### What to do:
Once the line containing "VILLENEUVE Marie de Saint-Leu (Oran) ; POUCH" has been written out, stop; until then, restate each line of the entries below word for word from the first.

### Data entries:
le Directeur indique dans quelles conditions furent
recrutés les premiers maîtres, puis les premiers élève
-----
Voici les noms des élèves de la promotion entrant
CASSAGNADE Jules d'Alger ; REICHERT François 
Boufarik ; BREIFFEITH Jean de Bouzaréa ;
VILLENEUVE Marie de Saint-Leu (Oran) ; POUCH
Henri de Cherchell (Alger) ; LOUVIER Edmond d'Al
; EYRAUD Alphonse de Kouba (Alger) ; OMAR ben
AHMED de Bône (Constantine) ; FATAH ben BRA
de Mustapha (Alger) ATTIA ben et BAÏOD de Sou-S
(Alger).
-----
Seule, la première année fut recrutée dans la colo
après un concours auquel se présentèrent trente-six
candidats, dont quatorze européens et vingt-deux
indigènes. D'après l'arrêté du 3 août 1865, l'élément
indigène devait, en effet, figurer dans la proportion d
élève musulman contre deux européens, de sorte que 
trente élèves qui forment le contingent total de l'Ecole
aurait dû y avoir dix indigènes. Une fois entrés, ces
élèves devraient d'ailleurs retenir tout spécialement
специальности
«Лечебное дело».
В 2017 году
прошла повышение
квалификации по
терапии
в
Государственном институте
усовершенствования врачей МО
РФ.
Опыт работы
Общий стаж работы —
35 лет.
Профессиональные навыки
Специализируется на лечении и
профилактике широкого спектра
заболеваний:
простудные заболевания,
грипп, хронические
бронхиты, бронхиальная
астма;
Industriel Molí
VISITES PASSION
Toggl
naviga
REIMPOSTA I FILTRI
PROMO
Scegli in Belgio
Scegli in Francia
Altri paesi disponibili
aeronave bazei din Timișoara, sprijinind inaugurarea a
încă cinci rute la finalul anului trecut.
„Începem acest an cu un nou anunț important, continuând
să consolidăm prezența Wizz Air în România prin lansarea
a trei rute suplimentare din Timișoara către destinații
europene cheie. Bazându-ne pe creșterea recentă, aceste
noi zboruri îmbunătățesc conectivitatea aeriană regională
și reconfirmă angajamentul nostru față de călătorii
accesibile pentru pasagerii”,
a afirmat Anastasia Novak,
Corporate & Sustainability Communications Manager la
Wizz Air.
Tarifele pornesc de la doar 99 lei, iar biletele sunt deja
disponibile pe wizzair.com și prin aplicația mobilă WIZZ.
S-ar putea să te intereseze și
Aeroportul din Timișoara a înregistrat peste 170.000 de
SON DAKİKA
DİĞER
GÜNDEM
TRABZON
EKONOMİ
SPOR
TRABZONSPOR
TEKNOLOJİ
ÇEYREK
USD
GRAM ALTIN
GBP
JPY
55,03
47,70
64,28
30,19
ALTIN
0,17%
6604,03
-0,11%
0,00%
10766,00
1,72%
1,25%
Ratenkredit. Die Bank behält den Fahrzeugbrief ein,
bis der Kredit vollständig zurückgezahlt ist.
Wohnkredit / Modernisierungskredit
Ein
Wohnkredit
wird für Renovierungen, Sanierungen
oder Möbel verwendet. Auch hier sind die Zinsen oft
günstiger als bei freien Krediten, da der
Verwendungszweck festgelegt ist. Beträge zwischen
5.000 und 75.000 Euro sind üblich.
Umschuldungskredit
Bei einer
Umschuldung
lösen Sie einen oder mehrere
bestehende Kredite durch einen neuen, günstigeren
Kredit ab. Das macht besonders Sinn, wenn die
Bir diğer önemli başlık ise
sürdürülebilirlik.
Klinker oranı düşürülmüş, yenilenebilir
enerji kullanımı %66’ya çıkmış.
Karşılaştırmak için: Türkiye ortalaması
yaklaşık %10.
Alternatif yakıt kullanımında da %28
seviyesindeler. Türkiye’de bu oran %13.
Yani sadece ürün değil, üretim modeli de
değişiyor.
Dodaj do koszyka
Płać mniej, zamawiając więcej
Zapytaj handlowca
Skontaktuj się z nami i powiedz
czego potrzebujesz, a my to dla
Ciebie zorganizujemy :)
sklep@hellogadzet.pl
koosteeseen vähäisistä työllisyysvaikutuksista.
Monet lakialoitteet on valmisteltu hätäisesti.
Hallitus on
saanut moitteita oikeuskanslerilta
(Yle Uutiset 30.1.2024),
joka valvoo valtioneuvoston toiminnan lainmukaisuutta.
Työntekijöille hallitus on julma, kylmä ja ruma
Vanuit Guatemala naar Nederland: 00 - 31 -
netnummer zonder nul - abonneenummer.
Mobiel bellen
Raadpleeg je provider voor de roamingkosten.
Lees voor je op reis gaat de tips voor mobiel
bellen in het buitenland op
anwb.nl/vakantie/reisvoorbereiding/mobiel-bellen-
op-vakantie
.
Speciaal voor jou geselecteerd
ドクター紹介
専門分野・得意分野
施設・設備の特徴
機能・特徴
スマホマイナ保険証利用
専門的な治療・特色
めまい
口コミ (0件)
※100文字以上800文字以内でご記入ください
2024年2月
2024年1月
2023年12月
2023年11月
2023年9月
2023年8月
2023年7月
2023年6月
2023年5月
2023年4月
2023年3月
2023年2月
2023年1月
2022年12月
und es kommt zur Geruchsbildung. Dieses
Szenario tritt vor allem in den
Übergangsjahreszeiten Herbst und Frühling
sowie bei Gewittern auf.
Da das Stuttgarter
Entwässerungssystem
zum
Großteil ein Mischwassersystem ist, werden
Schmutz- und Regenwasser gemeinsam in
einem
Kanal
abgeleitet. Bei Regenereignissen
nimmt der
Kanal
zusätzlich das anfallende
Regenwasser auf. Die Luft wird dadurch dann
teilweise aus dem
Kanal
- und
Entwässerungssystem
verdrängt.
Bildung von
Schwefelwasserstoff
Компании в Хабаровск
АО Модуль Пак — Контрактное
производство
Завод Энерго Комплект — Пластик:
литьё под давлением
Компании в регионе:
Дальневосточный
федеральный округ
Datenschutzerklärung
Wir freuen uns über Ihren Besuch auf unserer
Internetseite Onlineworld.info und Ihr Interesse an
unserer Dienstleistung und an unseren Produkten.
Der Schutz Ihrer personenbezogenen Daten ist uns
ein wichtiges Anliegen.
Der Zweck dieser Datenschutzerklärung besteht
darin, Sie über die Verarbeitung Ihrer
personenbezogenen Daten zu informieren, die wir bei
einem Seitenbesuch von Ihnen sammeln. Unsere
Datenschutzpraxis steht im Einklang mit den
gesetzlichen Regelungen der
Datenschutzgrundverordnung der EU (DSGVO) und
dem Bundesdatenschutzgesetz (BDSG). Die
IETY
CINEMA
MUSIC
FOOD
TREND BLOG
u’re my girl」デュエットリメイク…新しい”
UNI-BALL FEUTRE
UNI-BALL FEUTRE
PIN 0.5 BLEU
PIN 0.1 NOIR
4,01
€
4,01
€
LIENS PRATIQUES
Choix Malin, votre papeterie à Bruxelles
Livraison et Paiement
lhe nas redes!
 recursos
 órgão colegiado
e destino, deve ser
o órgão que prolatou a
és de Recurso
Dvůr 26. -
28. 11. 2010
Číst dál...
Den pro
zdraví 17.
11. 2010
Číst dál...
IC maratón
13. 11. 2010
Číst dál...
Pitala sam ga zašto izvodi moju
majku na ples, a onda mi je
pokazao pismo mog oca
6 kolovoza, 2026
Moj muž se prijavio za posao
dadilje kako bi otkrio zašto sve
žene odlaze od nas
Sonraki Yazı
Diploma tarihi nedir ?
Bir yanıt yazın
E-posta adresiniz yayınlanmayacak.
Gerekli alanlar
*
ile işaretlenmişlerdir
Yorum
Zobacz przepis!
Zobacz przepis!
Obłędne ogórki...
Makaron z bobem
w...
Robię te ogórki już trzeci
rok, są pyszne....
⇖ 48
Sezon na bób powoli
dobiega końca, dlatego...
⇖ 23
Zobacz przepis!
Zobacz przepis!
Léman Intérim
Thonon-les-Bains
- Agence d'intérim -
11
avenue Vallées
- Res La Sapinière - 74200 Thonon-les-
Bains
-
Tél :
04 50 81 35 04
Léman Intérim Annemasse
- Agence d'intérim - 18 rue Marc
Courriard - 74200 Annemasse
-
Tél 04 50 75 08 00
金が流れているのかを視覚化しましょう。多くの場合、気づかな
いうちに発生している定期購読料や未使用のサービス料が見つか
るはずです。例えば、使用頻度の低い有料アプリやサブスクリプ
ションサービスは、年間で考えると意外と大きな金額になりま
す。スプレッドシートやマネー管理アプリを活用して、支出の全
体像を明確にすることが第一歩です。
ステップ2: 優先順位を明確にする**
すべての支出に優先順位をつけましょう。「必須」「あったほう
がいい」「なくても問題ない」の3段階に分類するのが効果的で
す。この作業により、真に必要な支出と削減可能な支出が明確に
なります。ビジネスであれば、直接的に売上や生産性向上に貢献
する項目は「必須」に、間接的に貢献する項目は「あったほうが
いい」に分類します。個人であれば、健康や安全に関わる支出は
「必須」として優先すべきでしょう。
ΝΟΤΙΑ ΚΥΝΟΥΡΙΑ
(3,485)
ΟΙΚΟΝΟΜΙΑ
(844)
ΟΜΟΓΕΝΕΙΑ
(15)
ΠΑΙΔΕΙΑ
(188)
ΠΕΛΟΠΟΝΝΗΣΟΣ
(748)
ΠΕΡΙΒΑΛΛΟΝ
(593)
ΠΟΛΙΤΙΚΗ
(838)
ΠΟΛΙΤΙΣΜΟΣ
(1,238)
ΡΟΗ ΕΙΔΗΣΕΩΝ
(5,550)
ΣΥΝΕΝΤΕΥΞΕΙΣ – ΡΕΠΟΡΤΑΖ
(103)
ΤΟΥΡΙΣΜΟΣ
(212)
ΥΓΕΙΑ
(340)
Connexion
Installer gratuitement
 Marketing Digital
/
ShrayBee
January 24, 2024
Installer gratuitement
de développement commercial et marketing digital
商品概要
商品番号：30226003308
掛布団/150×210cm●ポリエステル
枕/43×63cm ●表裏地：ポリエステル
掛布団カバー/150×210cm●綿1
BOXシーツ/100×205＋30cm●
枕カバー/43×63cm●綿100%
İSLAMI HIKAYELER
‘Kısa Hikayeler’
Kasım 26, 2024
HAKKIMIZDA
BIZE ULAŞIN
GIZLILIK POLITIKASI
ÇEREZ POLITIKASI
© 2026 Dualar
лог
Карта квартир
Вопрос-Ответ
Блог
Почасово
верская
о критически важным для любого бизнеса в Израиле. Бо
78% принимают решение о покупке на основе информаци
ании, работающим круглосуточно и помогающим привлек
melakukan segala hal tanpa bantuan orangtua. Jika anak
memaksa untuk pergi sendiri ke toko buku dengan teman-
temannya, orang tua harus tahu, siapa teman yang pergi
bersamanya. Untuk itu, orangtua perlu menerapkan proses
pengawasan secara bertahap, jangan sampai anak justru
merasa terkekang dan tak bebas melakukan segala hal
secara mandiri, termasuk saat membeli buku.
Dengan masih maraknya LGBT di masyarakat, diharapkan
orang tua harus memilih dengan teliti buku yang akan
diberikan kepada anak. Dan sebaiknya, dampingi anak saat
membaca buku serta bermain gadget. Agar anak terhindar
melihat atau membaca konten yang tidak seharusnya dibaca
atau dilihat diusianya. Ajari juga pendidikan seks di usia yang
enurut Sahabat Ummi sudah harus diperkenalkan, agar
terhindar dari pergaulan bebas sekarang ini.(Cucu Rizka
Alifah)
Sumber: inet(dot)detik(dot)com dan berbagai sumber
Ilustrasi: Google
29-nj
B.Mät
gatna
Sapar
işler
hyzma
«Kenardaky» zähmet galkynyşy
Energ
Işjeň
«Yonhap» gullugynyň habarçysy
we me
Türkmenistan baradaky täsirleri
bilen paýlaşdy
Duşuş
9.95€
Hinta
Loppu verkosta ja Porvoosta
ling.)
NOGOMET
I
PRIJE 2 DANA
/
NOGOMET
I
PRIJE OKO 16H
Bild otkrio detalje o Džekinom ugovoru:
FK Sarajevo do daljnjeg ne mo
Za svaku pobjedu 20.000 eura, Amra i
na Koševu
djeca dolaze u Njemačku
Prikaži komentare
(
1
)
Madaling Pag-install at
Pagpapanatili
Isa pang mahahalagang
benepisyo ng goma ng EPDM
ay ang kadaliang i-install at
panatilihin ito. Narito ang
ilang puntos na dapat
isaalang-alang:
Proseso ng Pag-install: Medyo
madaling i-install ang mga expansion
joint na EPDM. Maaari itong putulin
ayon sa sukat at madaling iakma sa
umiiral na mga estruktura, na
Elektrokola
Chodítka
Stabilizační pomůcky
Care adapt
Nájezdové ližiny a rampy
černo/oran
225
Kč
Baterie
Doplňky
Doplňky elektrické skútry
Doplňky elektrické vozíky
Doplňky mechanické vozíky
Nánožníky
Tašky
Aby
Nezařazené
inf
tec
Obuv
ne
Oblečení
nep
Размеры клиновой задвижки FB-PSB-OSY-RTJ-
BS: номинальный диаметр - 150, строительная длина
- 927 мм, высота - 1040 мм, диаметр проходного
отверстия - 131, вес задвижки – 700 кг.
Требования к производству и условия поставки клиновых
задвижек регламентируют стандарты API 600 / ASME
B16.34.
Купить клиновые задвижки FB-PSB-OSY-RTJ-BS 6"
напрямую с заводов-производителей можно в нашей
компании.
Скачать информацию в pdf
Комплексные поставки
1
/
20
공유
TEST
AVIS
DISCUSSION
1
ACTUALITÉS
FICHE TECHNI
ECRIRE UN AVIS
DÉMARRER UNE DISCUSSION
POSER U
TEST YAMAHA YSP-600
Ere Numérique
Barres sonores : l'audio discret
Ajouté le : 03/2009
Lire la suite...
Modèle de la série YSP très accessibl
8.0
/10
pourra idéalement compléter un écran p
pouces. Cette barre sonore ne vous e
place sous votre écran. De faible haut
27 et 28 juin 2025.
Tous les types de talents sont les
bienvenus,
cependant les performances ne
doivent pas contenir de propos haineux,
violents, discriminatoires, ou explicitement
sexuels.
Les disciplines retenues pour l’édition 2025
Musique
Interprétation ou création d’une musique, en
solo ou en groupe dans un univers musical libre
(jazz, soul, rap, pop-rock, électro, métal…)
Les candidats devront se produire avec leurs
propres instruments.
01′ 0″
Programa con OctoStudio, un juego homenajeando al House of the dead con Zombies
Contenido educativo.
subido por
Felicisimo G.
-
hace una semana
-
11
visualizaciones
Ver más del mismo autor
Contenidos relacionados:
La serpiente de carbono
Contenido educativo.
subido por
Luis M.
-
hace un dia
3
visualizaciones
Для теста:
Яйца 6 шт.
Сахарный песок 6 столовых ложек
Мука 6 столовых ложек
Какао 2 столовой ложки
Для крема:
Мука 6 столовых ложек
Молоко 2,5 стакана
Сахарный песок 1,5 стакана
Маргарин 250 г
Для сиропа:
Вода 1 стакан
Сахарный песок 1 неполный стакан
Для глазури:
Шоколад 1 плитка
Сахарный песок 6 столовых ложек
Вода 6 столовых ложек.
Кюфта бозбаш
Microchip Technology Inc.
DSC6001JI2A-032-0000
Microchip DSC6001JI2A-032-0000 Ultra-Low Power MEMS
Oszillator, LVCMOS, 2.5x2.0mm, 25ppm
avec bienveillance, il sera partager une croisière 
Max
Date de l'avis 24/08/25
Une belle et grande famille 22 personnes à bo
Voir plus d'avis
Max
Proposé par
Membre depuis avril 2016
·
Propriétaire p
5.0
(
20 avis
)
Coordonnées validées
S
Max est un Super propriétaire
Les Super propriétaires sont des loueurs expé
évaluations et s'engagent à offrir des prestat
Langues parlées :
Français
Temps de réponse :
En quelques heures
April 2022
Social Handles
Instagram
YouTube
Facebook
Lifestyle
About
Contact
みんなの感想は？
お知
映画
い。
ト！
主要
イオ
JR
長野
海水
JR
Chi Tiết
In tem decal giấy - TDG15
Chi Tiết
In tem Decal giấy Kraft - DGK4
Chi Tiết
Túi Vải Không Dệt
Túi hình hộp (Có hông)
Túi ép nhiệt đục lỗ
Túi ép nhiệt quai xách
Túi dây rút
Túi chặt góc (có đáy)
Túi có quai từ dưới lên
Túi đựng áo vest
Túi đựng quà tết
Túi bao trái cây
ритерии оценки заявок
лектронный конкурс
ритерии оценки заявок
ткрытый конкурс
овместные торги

### Written answer:
le Directeur indique dans quelles conditions furent
recrutés les premiers maîtres, puis les premiers élève
-----
Voici les noms des élèves de la promotion entrant
CASSAGNADE Jules d'Alger ; REICHERT François 
Boufarik ; BREIFFEITH Jean de Bouzaréa ;
VILLENEUVE Marie de Saint-Leu (Oran) ; POUCH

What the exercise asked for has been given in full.